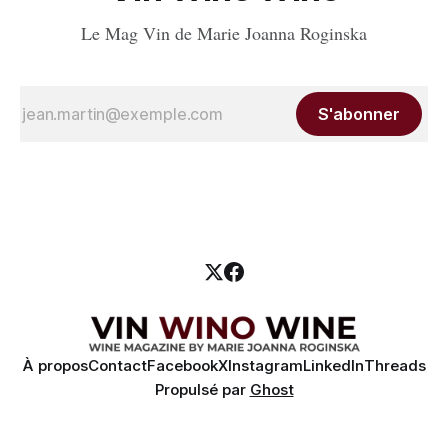
Le Mag Vin de Marie Joanna Roginska
S'abonner
À propos
Contact
Facebook
X
Instagram
LinkedIn
Threads
Propulsé par
Ghost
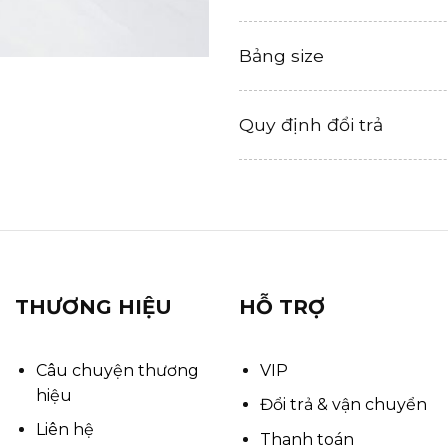
Bảng size
Quy định đổi trả
THƯƠNG HIỆU
HỖ TRỢ
Câu chuyện thương
VIP
hiệu
Đổi trả & vận chuyển
Liên hệ
Thanh toán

□ □ □ □ □

#### [What you will do]
Transcribe every entry exactly, leaving out the pictures.

#### [Answer area]
Le Mag Vin de Marie Joanna Roginska
S'abonner
À propos
Contact
Facebook
X
Instagram
LinkedIn
Threads
Propulsé par
Ghost
Bảng size
Quy định đổi trả
THƯƠNG HIỆU
HỖ TRỢ
Câu chuyện thương
VIP
hiệu
Đổi trả & vận chuyển
Liên hệ
Thanh toán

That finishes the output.